[WHAT IS BEING ASKED]
An identical copy of all the records is what the answer must contain.

MATERIAL PROVIDED Block Start

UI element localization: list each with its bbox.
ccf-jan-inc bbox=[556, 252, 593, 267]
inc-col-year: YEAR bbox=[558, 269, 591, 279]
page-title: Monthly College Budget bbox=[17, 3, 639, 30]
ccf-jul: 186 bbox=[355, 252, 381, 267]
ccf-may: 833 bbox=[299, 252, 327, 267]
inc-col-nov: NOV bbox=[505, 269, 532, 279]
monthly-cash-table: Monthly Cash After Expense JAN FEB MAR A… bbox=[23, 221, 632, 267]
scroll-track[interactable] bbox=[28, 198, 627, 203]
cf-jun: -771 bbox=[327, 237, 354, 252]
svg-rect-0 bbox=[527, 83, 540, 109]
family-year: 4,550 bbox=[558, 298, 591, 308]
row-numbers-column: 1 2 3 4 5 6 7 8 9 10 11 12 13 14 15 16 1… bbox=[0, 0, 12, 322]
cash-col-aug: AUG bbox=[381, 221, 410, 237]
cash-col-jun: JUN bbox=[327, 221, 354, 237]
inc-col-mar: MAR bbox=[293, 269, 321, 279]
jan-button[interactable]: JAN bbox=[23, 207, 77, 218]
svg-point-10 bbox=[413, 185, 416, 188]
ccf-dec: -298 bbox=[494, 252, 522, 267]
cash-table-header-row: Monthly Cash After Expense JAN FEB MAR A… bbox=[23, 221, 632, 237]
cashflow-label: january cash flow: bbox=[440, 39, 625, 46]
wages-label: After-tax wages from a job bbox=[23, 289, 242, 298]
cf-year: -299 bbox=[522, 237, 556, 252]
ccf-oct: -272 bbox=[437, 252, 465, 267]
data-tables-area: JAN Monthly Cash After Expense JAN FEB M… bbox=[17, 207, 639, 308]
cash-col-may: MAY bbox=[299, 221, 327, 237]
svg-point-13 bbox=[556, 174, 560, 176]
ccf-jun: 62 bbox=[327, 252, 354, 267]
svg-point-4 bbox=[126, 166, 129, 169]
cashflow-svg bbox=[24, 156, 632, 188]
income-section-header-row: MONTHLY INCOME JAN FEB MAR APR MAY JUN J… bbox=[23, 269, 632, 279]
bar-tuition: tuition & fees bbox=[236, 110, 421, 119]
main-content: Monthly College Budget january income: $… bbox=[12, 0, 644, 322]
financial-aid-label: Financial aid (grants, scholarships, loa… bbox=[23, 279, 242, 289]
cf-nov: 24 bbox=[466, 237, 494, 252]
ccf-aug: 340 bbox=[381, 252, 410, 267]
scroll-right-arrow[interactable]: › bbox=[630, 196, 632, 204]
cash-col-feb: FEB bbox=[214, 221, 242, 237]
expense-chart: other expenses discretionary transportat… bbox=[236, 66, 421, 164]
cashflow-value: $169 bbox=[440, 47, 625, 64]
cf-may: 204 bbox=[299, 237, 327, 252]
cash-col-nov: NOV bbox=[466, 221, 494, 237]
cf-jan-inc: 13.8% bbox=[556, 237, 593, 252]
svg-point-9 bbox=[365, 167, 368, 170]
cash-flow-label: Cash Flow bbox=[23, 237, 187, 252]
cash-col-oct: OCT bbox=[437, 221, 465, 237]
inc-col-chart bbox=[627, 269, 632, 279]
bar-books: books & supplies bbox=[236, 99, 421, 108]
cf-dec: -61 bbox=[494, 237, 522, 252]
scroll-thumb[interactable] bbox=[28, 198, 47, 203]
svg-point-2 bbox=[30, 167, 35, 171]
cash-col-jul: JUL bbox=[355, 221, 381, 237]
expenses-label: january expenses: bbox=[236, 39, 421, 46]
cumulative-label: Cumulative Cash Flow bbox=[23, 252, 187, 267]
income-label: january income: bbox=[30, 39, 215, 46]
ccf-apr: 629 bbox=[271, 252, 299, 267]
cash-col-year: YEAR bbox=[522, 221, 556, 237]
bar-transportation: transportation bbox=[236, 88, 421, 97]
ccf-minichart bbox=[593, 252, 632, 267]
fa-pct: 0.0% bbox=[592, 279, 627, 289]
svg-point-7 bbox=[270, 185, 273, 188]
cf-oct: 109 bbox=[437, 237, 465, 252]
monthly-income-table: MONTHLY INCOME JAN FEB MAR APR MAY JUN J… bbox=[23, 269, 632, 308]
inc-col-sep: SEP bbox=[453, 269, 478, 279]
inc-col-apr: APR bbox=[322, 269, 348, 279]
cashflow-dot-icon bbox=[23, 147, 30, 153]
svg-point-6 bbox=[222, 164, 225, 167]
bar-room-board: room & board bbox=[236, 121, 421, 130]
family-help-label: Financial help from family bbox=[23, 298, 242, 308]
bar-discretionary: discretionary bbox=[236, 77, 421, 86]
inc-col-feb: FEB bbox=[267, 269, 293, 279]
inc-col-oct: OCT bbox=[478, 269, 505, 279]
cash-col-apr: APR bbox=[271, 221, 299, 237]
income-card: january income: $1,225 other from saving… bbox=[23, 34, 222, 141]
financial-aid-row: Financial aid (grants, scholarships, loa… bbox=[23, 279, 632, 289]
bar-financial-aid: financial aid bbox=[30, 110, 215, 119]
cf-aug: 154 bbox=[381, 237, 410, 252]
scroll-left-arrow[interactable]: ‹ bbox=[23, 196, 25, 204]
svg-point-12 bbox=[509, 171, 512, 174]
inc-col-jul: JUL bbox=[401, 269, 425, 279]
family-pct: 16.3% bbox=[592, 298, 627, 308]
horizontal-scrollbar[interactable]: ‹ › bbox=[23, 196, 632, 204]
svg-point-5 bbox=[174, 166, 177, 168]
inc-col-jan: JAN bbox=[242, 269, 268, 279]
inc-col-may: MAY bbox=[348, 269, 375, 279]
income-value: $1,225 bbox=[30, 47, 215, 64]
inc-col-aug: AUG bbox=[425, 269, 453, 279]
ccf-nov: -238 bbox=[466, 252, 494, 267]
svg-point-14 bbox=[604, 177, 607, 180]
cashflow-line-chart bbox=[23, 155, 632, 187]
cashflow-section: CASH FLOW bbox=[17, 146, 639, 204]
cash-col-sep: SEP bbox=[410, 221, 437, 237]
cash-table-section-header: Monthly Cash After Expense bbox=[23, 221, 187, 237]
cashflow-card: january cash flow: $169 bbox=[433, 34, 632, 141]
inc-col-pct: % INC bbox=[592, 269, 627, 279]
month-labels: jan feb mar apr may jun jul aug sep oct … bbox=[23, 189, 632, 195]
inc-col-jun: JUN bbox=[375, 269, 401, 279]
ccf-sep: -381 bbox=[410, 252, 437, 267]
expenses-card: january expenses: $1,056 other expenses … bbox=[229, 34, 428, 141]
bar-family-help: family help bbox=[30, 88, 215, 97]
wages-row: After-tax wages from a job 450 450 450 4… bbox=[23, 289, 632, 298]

MATERIAL PROVIDED Block End

[ANSWER FOR THIS EXERCISE]
UI element localization: list each with its bbox.
ccf-jan-inc bbox=[556, 252, 593, 267]
inc-col-year: YEAR bbox=[558, 269, 591, 279]
page-title: Monthly College Budget bbox=[17, 3, 639, 30]
ccf-jul: 186 bbox=[355, 252, 381, 267]
ccf-may: 833 bbox=[299, 252, 327, 267]
inc-col-nov: NOV bbox=[505, 269, 532, 279]
monthly-cash-table: Monthly Cash After Expense JAN FEB MAR A… bbox=[23, 221, 632, 267]
scroll-track[interactable] bbox=[28, 198, 627, 203]
cf-jun: -771 bbox=[327, 237, 354, 252]
svg-rect-0 bbox=[527, 83, 540, 109]
family-year: 4,550 bbox=[558, 298, 591, 308]
row-numbers-column: 1 2 3 4 5 6 7 8 9 10 11 12 13 14 15 16 1… bbox=[0, 0, 12, 322]
cash-col-aug: AUG bbox=[381, 221, 410, 237]
cash-col-jun: JUN bbox=[327, 221, 354, 237]
inc-col-mar: MAR bbox=[293, 269, 321, 279]
jan-button[interactable]: JAN bbox=[23, 207, 77, 218]
svg-point-10 bbox=[413, 185, 416, 188]
ccf-dec: -298 bbox=[494, 252, 522, 267]
cash-table-header-row: Monthly Cash After Expense JAN FEB MAR A… bbox=[23, 221, 632, 237]
cashflow-label: january cash flow: bbox=[440, 39, 625, 46]
wages-label: After-tax wages from a job bbox=[23, 289, 242, 298]
cf-year: -299 bbox=[522, 237, 556, 252]
ccf-oct: -272 bbox=[437, 252, 465, 267]
data-tables-area: JAN Monthly Cash After Expense JAN FEB M… bbox=[17, 207, 639, 308]
cash-col-may: MAY bbox=[299, 221, 327, 237]
svg-point-13 bbox=[556, 174, 560, 176]
ccf-jun: 62 bbox=[327, 252, 354, 267]
svg-point-4 bbox=[126, 166, 129, 169]
cashflow-svg bbox=[24, 156, 632, 188]
income-section-header-row: MONTHLY INCOME JAN FEB MAR APR MAY JUN J… bbox=[23, 269, 632, 279]
bar-tuition: tuition & fees bbox=[236, 110, 421, 119]
main-content: Monthly College Budget january income: $… bbox=[12, 0, 644, 322]
financial-aid-label: Financial aid (grants, scholarships, loa… bbox=[23, 279, 242, 289]
cf-nov: 24 bbox=[466, 237, 494, 252]
ccf-aug: 340 bbox=[381, 252, 410, 267]
scroll-right-arrow[interactable]: › bbox=[630, 196, 632, 204]
cash-col-feb: FEB bbox=[214, 221, 242, 237]
expense-chart: other expenses discretionary transportat… bbox=[236, 66, 421, 164]
cashflow-value: $169 bbox=[440, 47, 625, 64]
cf-may: 204 bbox=[299, 237, 327, 252]
cash-col-nov: NOV bbox=[466, 221, 494, 237]
cf-jan-inc: 13.8% bbox=[556, 237, 593, 252]
svg-point-9 bbox=[365, 167, 368, 170]
cash-flow-label: Cash Flow bbox=[23, 237, 187, 252]
cash-col-oct: OCT bbox=[437, 221, 465, 237]
inc-col-chart bbox=[627, 269, 632, 279]
bar-books: books & supplies bbox=[236, 99, 421, 108]
cf-dec: -61 bbox=[494, 237, 522, 252]
scroll-thumb[interactable] bbox=[28, 198, 47, 203]
svg-point-2 bbox=[30, 167, 35, 171]
cash-col-jul: JUL bbox=[355, 221, 381, 237]
expenses-label: january expenses: bbox=[236, 39, 421, 46]
cumulative-label: Cumulative Cash Flow bbox=[23, 252, 187, 267]
income-label: january income: bbox=[30, 39, 215, 46]
ccf-apr: 629 bbox=[271, 252, 299, 267]
cash-col-year: YEAR bbox=[522, 221, 556, 237]
bar-transportation: transportation bbox=[236, 88, 421, 97]
ccf-minichart bbox=[593, 252, 632, 267]
fa-pct: 0.0% bbox=[592, 279, 627, 289]
svg-point-7 bbox=[270, 185, 273, 188]
cf-oct: 109 bbox=[437, 237, 465, 252]
monthly-income-table: MONTHLY INCOME JAN FEB MAR APR MAY JUN J… bbox=[23, 269, 632, 308]
inc-col-sep: SEP bbox=[453, 269, 478, 279]
inc-col-apr: APR bbox=[322, 269, 348, 279]
cashflow-dot-icon bbox=[23, 147, 30, 153]
svg-point-6 bbox=[222, 164, 225, 167]
bar-room-board: room & board bbox=[236, 121, 421, 130]
family-help-label: Financial help from family bbox=[23, 298, 242, 308]
bar-discretionary: discretionary bbox=[236, 77, 421, 86]
inc-col-feb: FEB bbox=[267, 269, 293, 279]
inc-col-oct: OCT bbox=[478, 269, 505, 279]
cash-col-apr: APR bbox=[271, 221, 299, 237]
income-card: january income: $1,225 other from saving… bbox=[23, 34, 222, 141]
financial-aid-row: Financial aid (grants, scholarships, loa… bbox=[23, 279, 632, 289]
bar-financial-aid: financial aid bbox=[30, 110, 215, 119]
cf-aug: 154 bbox=[381, 237, 410, 252]
scroll-left-arrow[interactable]: ‹ bbox=[23, 196, 25, 204]
svg-point-12 bbox=[509, 171, 512, 174]
inc-col-jul: JUL bbox=[401, 269, 425, 279]
family-pct: 16.3% bbox=[592, 298, 627, 308]
horizontal-scrollbar[interactable]: ‹ › bbox=[23, 196, 632, 204]
svg-point-5 bbox=[174, 166, 177, 168]
inc-col-jan: JAN bbox=[242, 269, 268, 279]
inc-col-may: MAY bbox=[348, 269, 375, 279]
income-value: $1,225 bbox=[30, 47, 215, 64]
inc-col-aug: AUG bbox=[425, 269, 453, 279]
ccf-nov: -238 bbox=[466, 252, 494, 267]
svg-point-14 bbox=[604, 177, 607, 180]
cashflow-line-chart bbox=[23, 155, 632, 187]
cashflow-section: CASH FLOW bbox=[17, 146, 639, 204]
cash-col-sep: SEP bbox=[410, 221, 437, 237]
cash-table-section-header: Monthly Cash After Expense bbox=[23, 221, 187, 237]
cashflow-card: january cash flow: $169 bbox=[433, 34, 632, 141]
inc-col-pct: % INC bbox=[592, 269, 627, 279]
month-labels: jan feb mar apr may jun jul aug sep oct … bbox=[23, 189, 632, 195]
inc-col-jun: JUN bbox=[375, 269, 401, 279]
ccf-sep: -381 bbox=[410, 252, 437, 267]
expenses-card: january expenses: $1,056 other expenses … bbox=[229, 34, 428, 141]
bar-family-help: family help bbox=[30, 88, 215, 97]
wages-row: After-tax wages from a job 450 450 450 4… bbox=[23, 289, 632, 298]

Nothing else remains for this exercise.